Par Morgan Couturier

Oubliez les emplettes de décembre, il faudra faire des économies. À compter du 1er janvier, chaque commune aura la liberté d’établir le montant de son « forfait post-stationnement ». Entre Rhône et Saône, ce dernier pourra grimper jusqu’à 60€.

Le raisonnement n’avait rien d’un compte d’apothicaire. Il est en passe de le devenir. Un ennui de taille pour 80% de ces Lyonnais, adeptes de l’habile combine selon laquelle une amende par-ci, par-là, n’entache en rien les économies réalisées le reste de la semaine. Et ce, malgré les millions d’euros générés par les contrôles des agents assermentés. La Ville n’est pas dupe. Au temps des économies, la municipalité cherche à gonfler ses rentrées d’argent. La dépénalisation du stationnement payant, au 1er janvier 2018, lui ouvre un nouvel angle de frappe. Si les tarifs de base demeurent inchangés, le montant des contraventions grimpe en flèche. Comme Paris et Bordeaux, Lyon profite de la nouvelle législation pour accroitre sensiblement la douloureuse. Le prétexte est simple : permettre une plus grande rotation des places de stationnement, en particulier en centre-ville et sur les grands boulevards. Surtout, cette nouvelle tarification vise à « dissuader ceux qui ne payent pas », dixit la municipalité. Résultat, un oubli d’horodateur coutera la bagatelle de 60€ en zone Presto (presqu’île, centre-ville et grands boulevards) et 35€ pour les infractions commises en zones Tempo (comprendre le reste du monde métropolitain).
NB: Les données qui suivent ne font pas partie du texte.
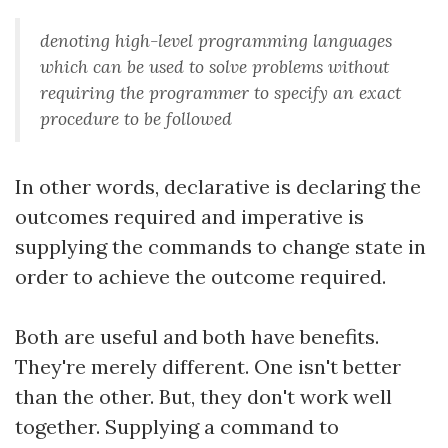
denoting high-level programming languages
which can be used to solve problems without
requiring the programmer to specify an exact
procedure to be followed
In other words, declarative is declaring the
outcomes required and imperative is
supplying the commands to change state in
order to achieve the outcome required.
Both are useful and both have benefits.
They're merely different. One isn't better
than the other. But, they don't work well
together. Supplying a command to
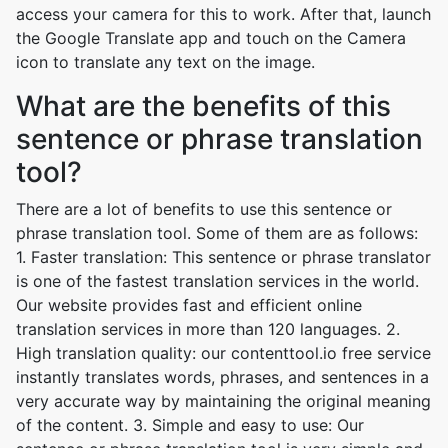
access your camera for this to work. After that, launch
the Google Translate app and touch on the Camera
icon to translate any text on the image.
What are the benefits of this
sentence or phrase translation
tool?
There are a lot of benefits to use this sentence or
phrase translation tool. Some of them are as follows:
1. Faster translation: This sentence or phrase translator
is one of the fastest translation services in the world.
Our website provides fast and efficient online
translation services in more than 120 languages. 2.
High translation quality: our contenttool.io free service
instantly translates words, phrases, and sentences in a
very accurate way by maintaining the original meaning
of the content. 3. Simple and easy to use: Our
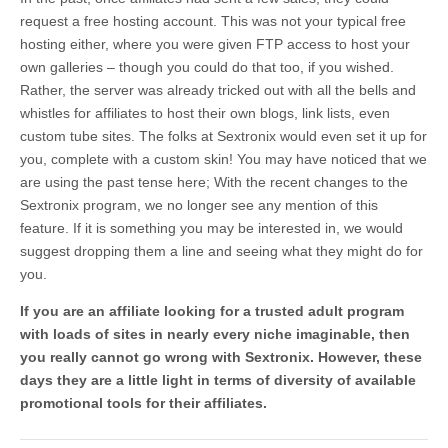
request a free hosting account. This was not your typical free
hosting either, where you were given FTP access to host your
own galleries – though you could do that too, if you wished.
Rather, the server was already tricked out with all the bells and
whistles for affiliates to host their own blogs, link lists, even
custom tube sites. The folks at Sextronix would even set it up for
you, complete with a custom skin! You may have noticed that we
are using the past tense here; With the recent changes to the
Sextronix program, we no longer see any mention of this
feature. If it is something you may be interested in, we would
suggest dropping them a line and seeing what they might do for
you.
If you are an affiliate looking for a trusted adult program
with loads of sites in nearly every niche imaginable, then
you really cannot go wrong with Sextronix. However, these
days they are a little light in terms of diversity of available
promotional tools for their affiliates.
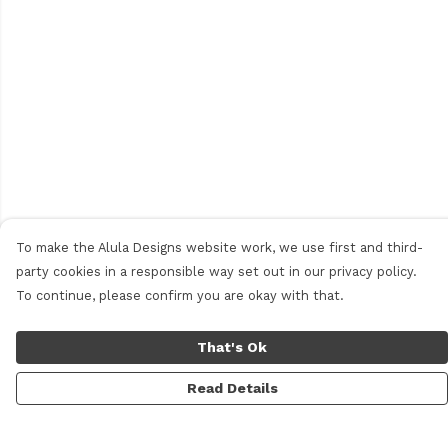
To make the Alula Designs website work, we use first and third-
party cookies in a responsible way set out in our privacy policy.
To continue, please confirm you are okay with that.
That's Ok
Read Details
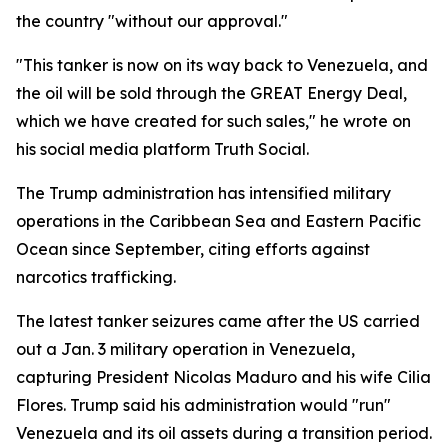
the country "without our approval."
"This tanker is now on its way back to Venezuela, and
the oil will be sold through the GREAT Energy Deal,
which we have created for such sales," he wrote on
his social media platform Truth Social.
The Trump administration has intensified military
operations in the Caribbean Sea and Eastern Pacific
Ocean since September, citing efforts against
narcotics trafficking.
The latest tanker seizures came after the US carried
out a Jan. 3 military operation in Venezuela,
capturing President Nicolas Maduro and his wife Cilia
Flores. Trump said his administration would "run"
Venezuela and its oil assets during a transition period.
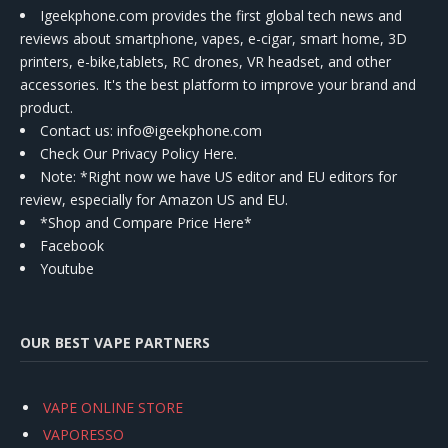
Igeekphone.com provides the first global tech news and
reviews about smartphone, vapes, e-cigar, smart home, 3D
printers, e-bike,tablets, RC drones, VR headset, and other
accessories. It's the best platform to improve your brand and
product.
Contact us
: info@igeekphone.com
Check Our Privacy Policy Here.
Note: *Right now we have US editor and EU editors for
review, especially for Amazon US and EU.
*Shop and Compare Price Here*
Facebook
Youtube
OUR BEST VAPE PARTNERS
VAPE ONLINE STORE
VAPORESSO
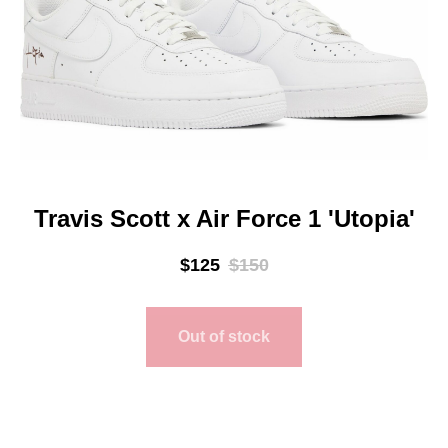
Travis Scott x Air Force 1 'Utopia'
$
125
$
150
Out of stock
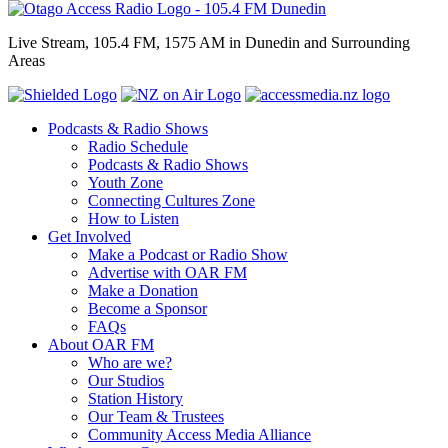
Live Stream, 105.4 FM, 1575 AM in Dunedin and Surrounding
Areas
Podcasts & Radio Shows
Radio Schedule
Podcasts & Radio Shows
Youth Zone
Connecting Cultures Zone
How to Listen
Get Involved
Make a Podcast or Radio Show
Advertise with OAR FM
Make a Donation
Become a Sponsor
FAQs
About OAR FM
Who are we?
Our Studios
Station History
Our Team & Trustees
Community Access Media Alliance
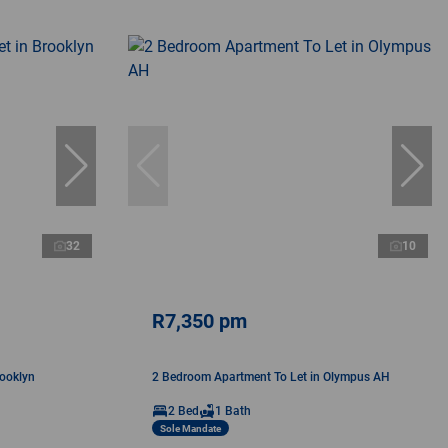
32
10
R7,350 pm
rooklyn
2 Bedroom Apartment To Let in Olympus AH
2 Bed
1 Bath
Sole Mandate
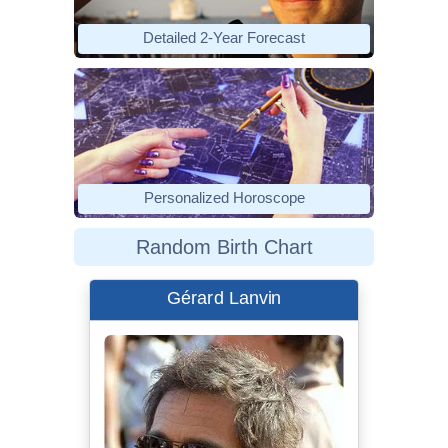
Detailed 2-Year Forecast
Personalized Horoscope
Random Birth Chart
Gérard Lanvin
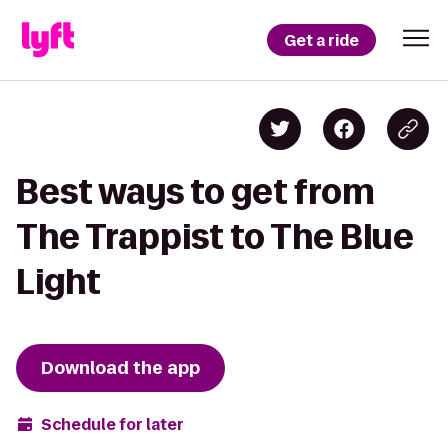
Get a ride
Best ways to get from
The Trappist to The Blue
Light
Download the app
Schedule for later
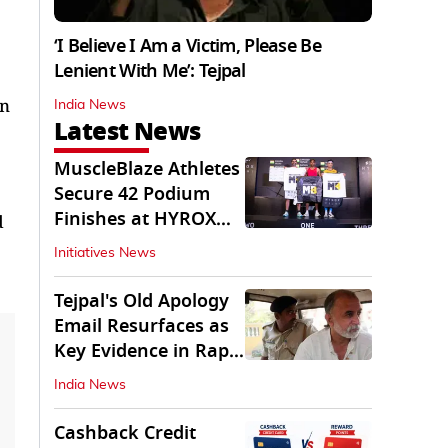
‘I Believe I Am a Victim, Please Be
Lenient With Me’: Tejpal
in
India News
Latest News
MuscleBlaze Athletes
Secure 42 Podium
Finishes at HYROX
d
Delhi 2026
Initiatives News
Tejpal's Old Apology
Email Resurfaces as
Key Evidence in Rape
Conviction
India News
Cashback Credit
« Permettre une plus grande rotation des places de stationnement », la bonne blague

Seul motif de « consolation » pour les contrevenants, la Ville a opté pour la formule une amende/un jour. En d’autres termes, la contravention fait foi de stationnement à la journée. Une mauvaise surprise ne pourra être cumulée, du moins sur un même jour. Ce que n’ont pas choisi Paris ou Bordeaux (35€ toutes les deux heures !). Marseille n’a pas bouleversé d’un centime sa grille tarifaire. L’herbe est souvent plus verte ailleurs. Reste que pour éviter les petits papillons de même couleur, les automobilistes vont devoir revoir leurs habitudes de stationnement. À plus de 10€ la journée, les frais engagés sur le mois dépassent rapidement les deux cents euros. De quoi faire le bonheur des parcs autos, dont les forfaits mensuels deviennent d’un coup plus attractifs. Ou celui des transports en commun. Quant aux plus téméraires, l’instauration en janvier d’une application PaybyPhone a vocation à rendre le paiement plus juste, « à la minute », promet-on. Mais à quelques mois de leur mise en application, ses forfaits post-stationnements ont tout d’un indigeste casse-tête.